Content starts
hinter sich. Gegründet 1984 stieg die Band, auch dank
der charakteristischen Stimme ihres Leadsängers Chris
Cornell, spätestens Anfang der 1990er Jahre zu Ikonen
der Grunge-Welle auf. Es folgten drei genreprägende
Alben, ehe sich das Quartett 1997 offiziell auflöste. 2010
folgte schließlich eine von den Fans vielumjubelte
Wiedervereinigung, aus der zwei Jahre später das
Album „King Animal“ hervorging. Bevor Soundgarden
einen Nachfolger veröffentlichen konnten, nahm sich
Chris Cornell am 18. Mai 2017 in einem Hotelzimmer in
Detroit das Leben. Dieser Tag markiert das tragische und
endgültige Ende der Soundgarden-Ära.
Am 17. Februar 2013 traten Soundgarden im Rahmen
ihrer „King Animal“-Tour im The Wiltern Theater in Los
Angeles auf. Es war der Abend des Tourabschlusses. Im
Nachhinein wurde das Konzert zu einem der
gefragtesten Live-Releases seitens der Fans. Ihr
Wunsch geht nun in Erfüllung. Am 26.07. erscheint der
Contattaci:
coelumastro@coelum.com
Content ends
Content starts
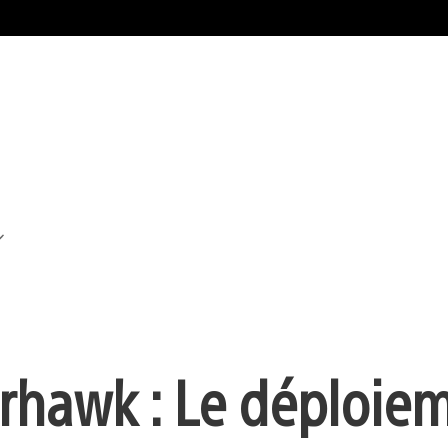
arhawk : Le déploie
Content ends
What is required >>
Word for word, restate the lines of the listing above starting at the line with "hervorging. Bevor Soundgarden" and ending at the line with "coelumastro@coelum.com", and nothing outside them.

Solution for this problem >>
Album „King Animal“ hervorging. Bevor Soundgarden
einen Nachfolger veröffentlichen konnten, nahm sich
Chris Cornell am 18. Mai 2017 in einem Hotelzimmer in
Detroit das Leben. Dieser Tag markiert das tragische und
endgültige Ende der Soundgarden-Ära.
Am 17. Februar 2013 traten Soundgarden im Rahmen
ihrer „King Animal“-Tour im The Wiltern Theater in Los
Angeles auf. Es war der Abend des Tourabschlusses. Im
Nachhinein wurde das Konzert zu einem der
gefragtesten Live-Releases seitens der Fans. Ihr
Wunsch geht nun in Erfüllung. Am 26.07. erscheint der
Contattaci:
coelumastro@coelum.com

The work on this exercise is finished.